[Opening Study material section]

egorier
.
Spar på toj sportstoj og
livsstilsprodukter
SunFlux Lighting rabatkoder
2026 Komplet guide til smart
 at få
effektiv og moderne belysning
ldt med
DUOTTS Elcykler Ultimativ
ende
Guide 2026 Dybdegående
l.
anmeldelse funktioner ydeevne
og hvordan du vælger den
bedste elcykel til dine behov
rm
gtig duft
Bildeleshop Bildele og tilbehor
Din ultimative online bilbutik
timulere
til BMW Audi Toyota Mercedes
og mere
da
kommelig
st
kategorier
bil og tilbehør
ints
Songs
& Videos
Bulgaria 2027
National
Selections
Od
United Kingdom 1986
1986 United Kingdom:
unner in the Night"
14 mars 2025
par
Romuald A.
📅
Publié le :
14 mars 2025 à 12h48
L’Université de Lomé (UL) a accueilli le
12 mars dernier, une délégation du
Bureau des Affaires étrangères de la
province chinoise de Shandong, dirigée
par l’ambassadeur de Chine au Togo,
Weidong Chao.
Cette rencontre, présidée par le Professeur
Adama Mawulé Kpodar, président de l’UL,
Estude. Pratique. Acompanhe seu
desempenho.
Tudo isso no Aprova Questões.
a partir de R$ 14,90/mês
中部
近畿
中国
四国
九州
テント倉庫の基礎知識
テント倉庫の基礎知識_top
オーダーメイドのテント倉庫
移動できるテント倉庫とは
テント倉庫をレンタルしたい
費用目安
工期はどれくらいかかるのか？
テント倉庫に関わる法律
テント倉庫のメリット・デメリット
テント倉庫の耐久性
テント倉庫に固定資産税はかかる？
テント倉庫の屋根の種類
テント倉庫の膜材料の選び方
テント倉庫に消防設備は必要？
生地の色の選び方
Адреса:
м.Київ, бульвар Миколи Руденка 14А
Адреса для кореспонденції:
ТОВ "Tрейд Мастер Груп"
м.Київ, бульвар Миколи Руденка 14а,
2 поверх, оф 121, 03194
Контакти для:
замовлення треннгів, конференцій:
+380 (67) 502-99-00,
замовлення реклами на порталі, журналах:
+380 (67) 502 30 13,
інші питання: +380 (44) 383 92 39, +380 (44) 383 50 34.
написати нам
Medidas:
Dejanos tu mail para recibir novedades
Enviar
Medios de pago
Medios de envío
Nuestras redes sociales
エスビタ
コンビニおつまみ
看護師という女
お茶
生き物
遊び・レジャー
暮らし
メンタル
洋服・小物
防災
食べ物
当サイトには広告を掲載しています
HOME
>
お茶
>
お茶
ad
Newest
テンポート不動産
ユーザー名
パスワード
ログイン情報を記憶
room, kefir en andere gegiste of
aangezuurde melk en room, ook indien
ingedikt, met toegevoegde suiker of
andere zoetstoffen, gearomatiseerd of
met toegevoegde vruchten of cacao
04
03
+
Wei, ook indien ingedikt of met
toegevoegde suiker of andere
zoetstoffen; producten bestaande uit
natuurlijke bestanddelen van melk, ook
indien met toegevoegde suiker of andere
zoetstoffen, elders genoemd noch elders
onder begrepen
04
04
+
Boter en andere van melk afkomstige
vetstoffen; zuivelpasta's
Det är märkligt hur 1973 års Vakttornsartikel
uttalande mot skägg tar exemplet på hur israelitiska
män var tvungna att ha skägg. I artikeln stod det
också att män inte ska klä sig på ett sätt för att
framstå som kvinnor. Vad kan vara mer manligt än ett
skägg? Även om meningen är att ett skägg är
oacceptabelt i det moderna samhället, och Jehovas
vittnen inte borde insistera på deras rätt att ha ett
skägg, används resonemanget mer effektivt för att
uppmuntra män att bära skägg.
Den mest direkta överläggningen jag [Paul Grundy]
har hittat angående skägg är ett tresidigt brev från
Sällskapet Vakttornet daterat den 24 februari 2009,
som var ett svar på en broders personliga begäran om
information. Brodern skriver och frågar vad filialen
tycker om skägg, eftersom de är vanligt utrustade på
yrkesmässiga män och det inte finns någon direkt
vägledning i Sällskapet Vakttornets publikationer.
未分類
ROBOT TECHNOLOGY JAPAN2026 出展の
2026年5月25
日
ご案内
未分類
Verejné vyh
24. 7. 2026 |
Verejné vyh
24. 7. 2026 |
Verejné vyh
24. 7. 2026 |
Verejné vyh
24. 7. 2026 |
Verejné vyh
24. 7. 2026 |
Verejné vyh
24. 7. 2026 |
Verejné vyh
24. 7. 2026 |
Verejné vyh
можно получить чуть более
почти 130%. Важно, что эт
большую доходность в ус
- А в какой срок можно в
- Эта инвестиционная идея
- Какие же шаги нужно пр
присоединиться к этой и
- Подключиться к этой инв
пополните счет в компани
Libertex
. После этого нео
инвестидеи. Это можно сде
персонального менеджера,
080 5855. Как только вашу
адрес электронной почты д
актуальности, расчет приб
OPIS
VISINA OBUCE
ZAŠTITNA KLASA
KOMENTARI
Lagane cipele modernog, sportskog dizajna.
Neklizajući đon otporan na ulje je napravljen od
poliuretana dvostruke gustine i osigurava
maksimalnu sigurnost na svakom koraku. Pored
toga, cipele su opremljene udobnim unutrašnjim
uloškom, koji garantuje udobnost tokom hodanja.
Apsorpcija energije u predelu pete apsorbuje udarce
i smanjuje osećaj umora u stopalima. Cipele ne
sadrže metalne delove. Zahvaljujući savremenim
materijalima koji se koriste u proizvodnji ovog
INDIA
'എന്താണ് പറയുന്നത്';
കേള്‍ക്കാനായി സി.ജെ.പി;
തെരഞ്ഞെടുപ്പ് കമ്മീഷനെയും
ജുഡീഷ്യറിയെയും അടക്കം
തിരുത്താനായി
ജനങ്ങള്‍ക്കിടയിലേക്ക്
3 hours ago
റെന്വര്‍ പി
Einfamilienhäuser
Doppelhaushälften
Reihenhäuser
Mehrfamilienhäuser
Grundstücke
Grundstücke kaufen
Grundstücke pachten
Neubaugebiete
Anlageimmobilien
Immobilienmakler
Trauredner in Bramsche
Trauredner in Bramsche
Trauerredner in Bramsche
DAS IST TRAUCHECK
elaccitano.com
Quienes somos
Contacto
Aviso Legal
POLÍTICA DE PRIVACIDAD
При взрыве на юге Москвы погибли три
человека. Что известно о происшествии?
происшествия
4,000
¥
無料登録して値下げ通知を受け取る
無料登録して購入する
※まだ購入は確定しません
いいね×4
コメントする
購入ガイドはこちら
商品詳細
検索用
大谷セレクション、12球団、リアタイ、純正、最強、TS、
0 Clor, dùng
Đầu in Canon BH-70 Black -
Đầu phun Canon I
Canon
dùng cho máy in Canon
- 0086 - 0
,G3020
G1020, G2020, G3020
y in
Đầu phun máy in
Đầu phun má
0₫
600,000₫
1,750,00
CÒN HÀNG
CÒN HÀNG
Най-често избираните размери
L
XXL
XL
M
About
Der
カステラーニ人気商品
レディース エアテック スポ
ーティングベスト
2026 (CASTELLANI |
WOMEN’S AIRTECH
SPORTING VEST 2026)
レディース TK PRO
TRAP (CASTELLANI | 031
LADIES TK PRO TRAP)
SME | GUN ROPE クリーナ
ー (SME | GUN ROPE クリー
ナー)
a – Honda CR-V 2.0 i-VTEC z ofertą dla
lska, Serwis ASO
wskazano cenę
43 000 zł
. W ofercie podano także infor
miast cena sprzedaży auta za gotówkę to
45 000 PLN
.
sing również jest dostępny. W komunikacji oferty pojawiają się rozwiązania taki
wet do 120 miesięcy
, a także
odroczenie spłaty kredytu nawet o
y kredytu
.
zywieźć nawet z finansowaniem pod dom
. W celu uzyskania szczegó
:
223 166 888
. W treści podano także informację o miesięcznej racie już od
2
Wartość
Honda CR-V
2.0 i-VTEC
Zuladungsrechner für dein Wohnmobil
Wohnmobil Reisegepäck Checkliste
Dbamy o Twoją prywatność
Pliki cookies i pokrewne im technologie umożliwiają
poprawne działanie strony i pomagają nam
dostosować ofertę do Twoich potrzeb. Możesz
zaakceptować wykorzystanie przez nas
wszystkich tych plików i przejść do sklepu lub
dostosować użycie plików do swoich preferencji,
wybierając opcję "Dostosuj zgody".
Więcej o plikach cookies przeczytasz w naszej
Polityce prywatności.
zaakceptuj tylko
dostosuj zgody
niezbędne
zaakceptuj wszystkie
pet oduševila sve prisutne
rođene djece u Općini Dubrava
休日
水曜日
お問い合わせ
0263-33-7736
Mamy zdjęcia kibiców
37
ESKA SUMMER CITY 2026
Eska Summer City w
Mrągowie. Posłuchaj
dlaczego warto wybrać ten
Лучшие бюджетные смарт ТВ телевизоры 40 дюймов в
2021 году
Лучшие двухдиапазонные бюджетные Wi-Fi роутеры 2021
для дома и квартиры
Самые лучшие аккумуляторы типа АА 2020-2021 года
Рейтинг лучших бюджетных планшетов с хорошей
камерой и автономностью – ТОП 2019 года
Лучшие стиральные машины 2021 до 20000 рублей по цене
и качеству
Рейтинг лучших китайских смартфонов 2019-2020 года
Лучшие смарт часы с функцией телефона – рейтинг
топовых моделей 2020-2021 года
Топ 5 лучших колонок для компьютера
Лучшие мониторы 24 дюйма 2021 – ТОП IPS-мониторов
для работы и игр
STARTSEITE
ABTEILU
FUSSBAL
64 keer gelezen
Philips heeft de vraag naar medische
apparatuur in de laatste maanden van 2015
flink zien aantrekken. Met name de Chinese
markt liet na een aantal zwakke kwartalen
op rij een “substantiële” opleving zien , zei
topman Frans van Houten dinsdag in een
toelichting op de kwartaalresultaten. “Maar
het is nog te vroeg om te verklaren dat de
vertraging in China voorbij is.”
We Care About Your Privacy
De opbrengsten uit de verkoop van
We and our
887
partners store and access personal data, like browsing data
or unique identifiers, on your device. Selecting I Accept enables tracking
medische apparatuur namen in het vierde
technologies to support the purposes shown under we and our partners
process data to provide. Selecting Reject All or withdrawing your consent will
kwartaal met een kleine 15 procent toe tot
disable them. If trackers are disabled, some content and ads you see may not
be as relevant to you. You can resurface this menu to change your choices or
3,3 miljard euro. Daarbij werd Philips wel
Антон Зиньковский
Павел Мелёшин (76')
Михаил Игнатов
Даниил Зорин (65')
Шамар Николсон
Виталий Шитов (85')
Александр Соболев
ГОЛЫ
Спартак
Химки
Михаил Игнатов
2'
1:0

[Closing Study material section]

Task goal
Look above for the line holding "После этого нео", then set down exactly that line and every line after it up to and including the line holding "Trauerredner in Bramsche", with nothing else.

Result of this exercise
. После этого нео
инвестидеи. Это можно сде
персонального менеджера,
080 5855. Как только вашу
адрес электронной почты д
актуальности, расчет приб
OPIS
VISINA OBUCE
ZAŠTITNA KLASA
KOMENTARI
Lagane cipele modernog, sportskog dizajna.
Neklizajući đon otporan na ulje je napravljen od
poliuretana dvostruke gustine i osigurava
maksimalnu sigurnost na svakom koraku. Pored
toga, cipele su opremljene udobnim unutrašnjim
uloškom, koji garantuje udobnost tokom hodanja.
Apsorpcija energije u predelu pete apsorbuje udarce
i smanjuje osećaj umora u stopalima. Cipele ne
sadrže metalne delove. Zahvaljujući savremenim
materijalima koji se koriste u proizvodnji ovog
INDIA
'എന്താണ് പറയുന്നത്';
കേള്‍ക്കാനായി സി.ജെ.പി;
തെരഞ്ഞെടുപ്പ് കമ്മീഷനെയും
ജുഡീഷ്യറിയെയും അടക്കം
തിരുത്താനായി
ജനങ്ങള്‍ക്കിടയിലേക്ക്
3 hours ago
റെന്വര്‍ പി
Einfamilienhäuser
Doppelhaushälften
Reihenhäuser
Mehrfamilienhäuser
Grundstücke
Grundstücke kaufen
Grundstücke pachten
Neubaugebiete
Anlageimmobilien
Immobilienmakler
Trauredner in Bramsche
Trauredner in Bramsche
Trauerredner in Bramsche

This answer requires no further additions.